TRY IT
Show all lines containing "parts" from the data below.

▽

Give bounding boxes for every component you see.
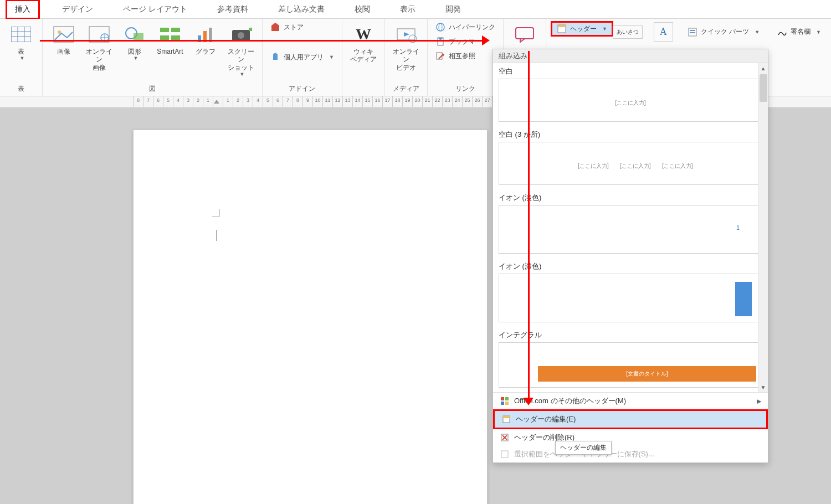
table-button[interactable]: 表 ▼ bbox=[4, 21, 38, 63]
ruler-tick: 12 bbox=[332, 96, 342, 107]
store-button[interactable]: ストア bbox=[267, 21, 337, 33]
gallery-item-ion-light[interactable]: 1 bbox=[499, 205, 762, 254]
shapes-button[interactable]: 図形 ▼ bbox=[118, 21, 151, 63]
chart-icon bbox=[194, 23, 217, 45]
ion-dark-block bbox=[735, 282, 752, 316]
edit-header[interactable]: ヘッダーの編集(E) bbox=[493, 409, 768, 429]
gallery-item-blank3[interactable]: [ここに入力] [ここに入力] [ここに入力] bbox=[499, 142, 762, 185]
gallery-scrollbar[interactable]: ▲ ▼ bbox=[758, 63, 768, 392]
ribbon-tabs: 挿入 デザイン ページ レイアウト 参考資料 差し込み文書 校閲 表示 開発 bbox=[0, 0, 831, 19]
tab-review[interactable]: 校閲 bbox=[347, 1, 378, 18]
ruler-tick: 8 bbox=[293, 96, 302, 107]
ribbon-right-cluster: あいさつ A クイック パーツ ▼ 署名欄 ▼ bbox=[613, 22, 824, 42]
store-label: ストア bbox=[284, 23, 304, 32]
more-headers-office[interactable]: Office.com のその他のヘッダー(M) ▶ bbox=[493, 393, 768, 409]
ruler-tick: 7 bbox=[283, 96, 293, 107]
edit-header-icon bbox=[501, 414, 511, 424]
online-pictures-icon bbox=[88, 23, 110, 45]
ruler-tick: 2 bbox=[233, 96, 243, 107]
scroll-down-icon[interactable]: ▼ bbox=[758, 382, 768, 392]
online-video-button[interactable]: オンライン ビデオ bbox=[389, 21, 423, 74]
wikipedia-button[interactable]: W ウィキ ペディア bbox=[347, 21, 380, 66]
group-addins-caption: アドイン bbox=[267, 83, 337, 95]
scroll-up-icon[interactable]: ▲ bbox=[758, 63, 768, 73]
ruler-tick: 15 bbox=[362, 96, 372, 107]
ruler-tick: 5 bbox=[163, 96, 173, 107]
group-media: オンライン ビデオ メディア bbox=[385, 19, 428, 96]
svg-rect-23 bbox=[271, 25, 279, 31]
ruler-tick: 5 bbox=[263, 96, 273, 107]
gallery-item-blank3-label: 空白 (3 か所) bbox=[493, 126, 768, 142]
svg-rect-43 bbox=[505, 397, 509, 400]
svg-rect-47 bbox=[503, 416, 510, 418]
header-label: ヘッダー bbox=[570, 24, 597, 34]
indent-marker-icon[interactable] bbox=[214, 100, 219, 104]
screenshot-label: スクリーン ショット bbox=[225, 48, 257, 71]
tab-mailings[interactable]: 差し込み文書 bbox=[270, 1, 332, 18]
textbox-button[interactable]: A bbox=[654, 22, 673, 42]
svg-rect-13 bbox=[160, 28, 169, 32]
ruler-tick: 11 bbox=[322, 96, 332, 107]
tab-insert[interactable]: 挿入 bbox=[6, 0, 40, 19]
chevron-down-icon: ▼ bbox=[20, 55, 25, 61]
tab-page-layout[interactable]: ページ レイアウト bbox=[115, 1, 195, 18]
gallery-item-blank[interactable]: [ここに入力] bbox=[499, 79, 762, 122]
my-addins-button[interactable]: 個人用アプリ ▼ bbox=[267, 51, 337, 63]
online-video-label: オンライン ビデオ bbox=[391, 48, 422, 71]
crossref-icon bbox=[435, 51, 445, 61]
hyperlink-button[interactable]: ハイパーリンク bbox=[432, 21, 499, 33]
group-illustrations: 画像 オンライン 画像 図形 ▼ SmartArt グラフ スクリーン シ bbox=[43, 19, 263, 96]
chevron-right-icon: ▶ bbox=[757, 398, 761, 405]
quick-parts-label: クイック パーツ bbox=[701, 27, 749, 37]
svg-rect-38 bbox=[558, 25, 566, 27]
svg-rect-41 bbox=[690, 32, 695, 33]
tab-view[interactable]: 表示 bbox=[392, 1, 423, 18]
svg-rect-14 bbox=[171, 28, 180, 32]
svg-point-30 bbox=[439, 23, 442, 31]
header-icon bbox=[557, 24, 567, 34]
ruler-tick: 24 bbox=[452, 96, 462, 107]
online-pictures-button[interactable]: オンライン 画像 bbox=[83, 21, 116, 74]
group-table: 表 ▼ 表 bbox=[0, 19, 43, 96]
gallery-item-ion-dark[interactable] bbox=[499, 274, 762, 322]
remove-header[interactable]: ヘッダーの削除(R) bbox=[493, 429, 768, 446]
scrollbar-thumb[interactable] bbox=[760, 74, 767, 102]
pictures-label: 画像 bbox=[57, 48, 70, 55]
ruler-tick: 6 bbox=[273, 96, 283, 107]
header-button[interactable]: ヘッダー ▼ bbox=[551, 21, 613, 37]
addins-icon bbox=[270, 52, 280, 62]
ruler-tick: 3 bbox=[183, 96, 193, 107]
group-links-caption: リンク bbox=[432, 83, 499, 95]
tab-design[interactable]: デザイン bbox=[54, 1, 101, 18]
ruler-tick: 17 bbox=[382, 96, 392, 107]
group-addins: ストア 個人用アプリ ▼ アドイン bbox=[263, 19, 342, 96]
ruler-tick: 10 bbox=[312, 96, 322, 107]
signature-label: 署名欄 bbox=[791, 27, 811, 37]
tab-developer[interactable]: 開発 bbox=[438, 1, 469, 18]
blank3-p2: [ここに入力] bbox=[620, 162, 651, 170]
screenshot-button[interactable]: スクリーン ショット ▼ bbox=[224, 21, 258, 79]
table-label: 表 bbox=[18, 48, 24, 55]
ruler-tick: 26 bbox=[472, 96, 482, 107]
ruler-tick: 20 bbox=[412, 96, 422, 107]
document-page[interactable] bbox=[133, 130, 488, 504]
edit-header-label: ヘッダーの編集(E) bbox=[516, 414, 576, 424]
hyperlink-label: ハイパーリンク bbox=[449, 23, 495, 32]
gallery-item-integral-label: インテグラル bbox=[493, 327, 768, 342]
greeting-button[interactable]: あいさつ bbox=[613, 25, 643, 39]
shapes-label: 図形 bbox=[128, 48, 141, 55]
save-to-gallery: 選択範囲をヘッダー ギャラリーに保存(S)... bbox=[493, 446, 768, 462]
svg-marker-25 bbox=[273, 53, 278, 60]
signature-icon bbox=[777, 27, 787, 37]
ruler-tick: 7 bbox=[143, 96, 153, 107]
my-addins-label: 個人用アプリ bbox=[284, 53, 324, 62]
hyperlink-icon bbox=[435, 22, 445, 32]
svg-point-6 bbox=[58, 30, 61, 34]
tab-references[interactable]: 参考資料 bbox=[209, 1, 256, 18]
quick-parts-button[interactable]: クイック パーツ ▼ bbox=[684, 26, 763, 38]
gallery-item-integral[interactable]: [文書のタイトル] bbox=[499, 342, 762, 388]
gallery-category: 組み込み bbox=[493, 49, 768, 63]
crossref-button[interactable]: 相互参照 bbox=[432, 50, 499, 62]
signature-button[interactable]: 署名欄 ▼ bbox=[774, 26, 824, 38]
svg-marker-27 bbox=[404, 32, 409, 37]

△

RESPONSE AREA
quick-parts-label: クイック パーツ bbox=[701, 27, 749, 37]
quick-parts-button[interactable]: クイック パーツ ▼ bbox=[684, 26, 763, 38]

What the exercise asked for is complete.